Dal golpe del 1969 emerse una figura fondamentale nella vita politica della Libia per i decenni successivi: un giovane e carismatico ufficiale, il Capitano Mu’ammar Gheddafi che l’8 settembre 1969 fu nominato colonnello dal Consiglio rivoluzionario. Da questo momento Gheddafi iniziò a gettare le basi del suo potere personale, durato fino al 2011. Negli anni la Libia di Gheddaffi assunse un ruolo importante per il movimento pan arabo, diventando lo sponsor di movimenti dell’ estremismo islamico di stampo eversivo.

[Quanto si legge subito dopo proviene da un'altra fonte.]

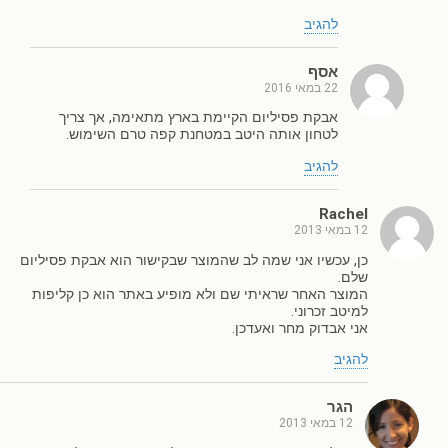
להגיב
אסף
22 במאי 2016
אבקת פסיליום הקיימת בארץ מתאימה, אך צריך
לטחון אותה היטב במטחנת קפה טרם השימוש.
להגיב
Rachel
12 במאי 2013
כן, עכשיו אני שמה לב שהמוצר שבקישור הוא אבקת פסיליום
שלם.
המוצר האחר שראיתי שם ולא מופיע באתר הוא כן קליפות
למיטב זכרוני.
אני אבדוק מחר ואעדכן.
להגיב
הגר
12 במאי 2013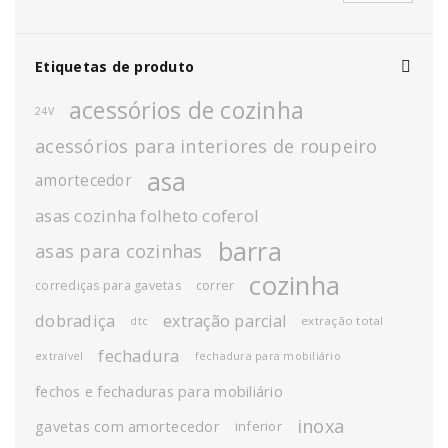
Etiquetas de produto
acessórios de cozinha
24V
acessórios para interiores de roupeiro
asa
amortecedor
asas cozinha folheto coferol
barra
asas para cozinhas
cozinha
corrediças para gavetas
correr
dobradiça
extração parcial
extração total
dtc
fechadura
extraível
fechadura para mobiliário
fechos e fechaduras para mobiliário
inoxa
gavetas com amortecedor
inferior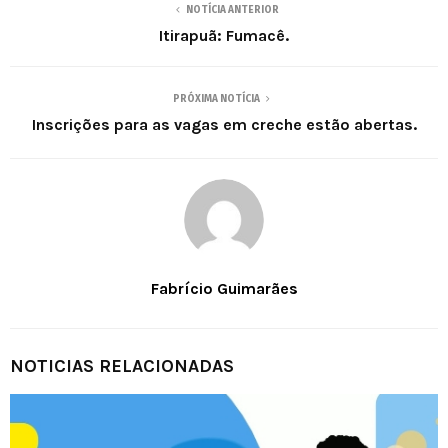
NOTÍCIA ANTERIOR
Itirapuã: Fumacê.
PRÓXIMA NOTÍCIA
Inscrições para as vagas em creche estão abertas.
Fabrício Guimarães
NOTICIAS RELACIONADAS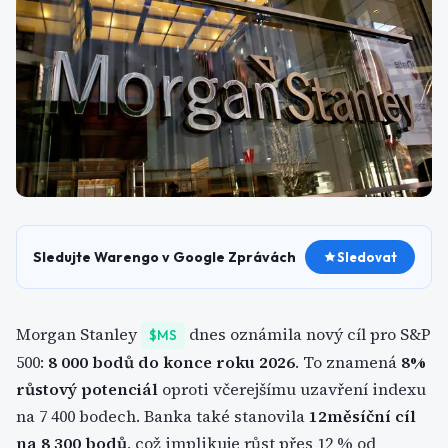
Sledujte Warengo v Google Zprávách
Sledovat
Morgan Stanley
dnes oznámila nový cíl pro S&P
$MS
500:
8 000 bodů do konce roku 2026
. To znamená
8%
růstový potenciál
oproti včerejšímu uzavření indexu
na 7 400 bodech. Banka také stanovila
12měsíční cíl
na 8 300 bodů
, což implikuje růst přes 12 % od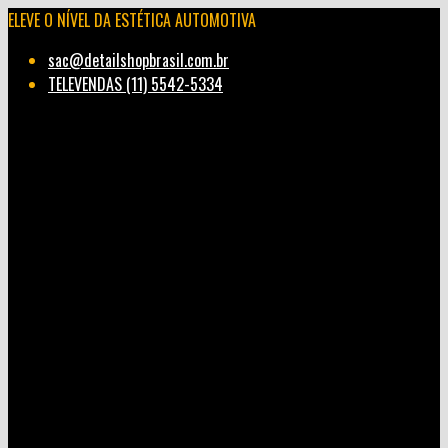
ELEVE O NÍVEL DA ESTÉTICA AUTOMOTIVA
sac@detailshopbrasil.com.br
TELEVENDAS (11) 5542-5334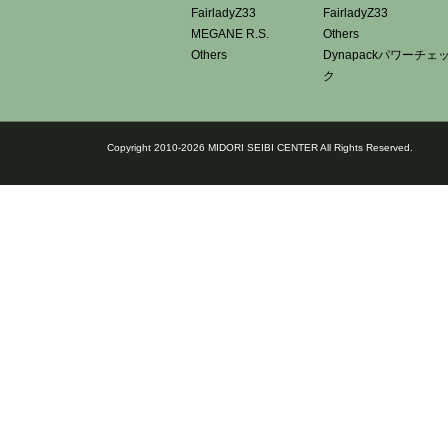
FairladyZ33
FairladyZ33
MEGANE R.S.
Others
Others
Dynapackパワーチェ
ク
Copyright 2010-2026 MIDORI SEIBI CENTER All Rights Reserved.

Le prime mosse del nuovo regime, oltre alla ovvia revoca delle concessioni petrolifere, fu l’espulsione delle basi militari britanniche e delle comunità italiana ed ebraica. L’atteggiamento sprezzante e polemico con i paesi occidentali, soprattutto con la ex-potenza coloniale italiana, fu da subito una costante della nuova Libia, che inaugurò una politica di amicizia con i paesi non allineati.
Gheddafi pretendeva di dare alla Libia un ruolo da potenza regionale, intervenendo nelle crisi africane. Tra gli interventi di maggior rilievo vi è sicuramente quello in Ciad nel 1978.
La guerra durò per circa otto anni con alterne vicende fino a quando intervenne la Francia. Con il supporto di Parigi nel 1987, l’esercito del Ciad passò alla controffensiva respingendo l’esercito libico fuori dai confini del paese. Durante il ritiro libico vennero catturati anche degli ufficiali, fra cui uno dei comandanti del contingente libico, il generale Khalifa Haftar. Quest’ultimo, dimostratosi critico verso la gestione bellica Gheddafi, venne consegnato agli Stati Uniti, che cercavano di abbattere il regime libico. Il progetto però non decollò mai, il generale Haftar visse negli Usa per i successivi 20 anni, diventandone cittadino. Il paese rimase nelle mani del Colonnello, il quale non investì mai i proventi dell’estrazione del greggio nel miglioramento delle condizioni di vita dei libici, le risorse erano destinate alla creazione di un unico stato arabo di cui la Libia era una piccola tessera.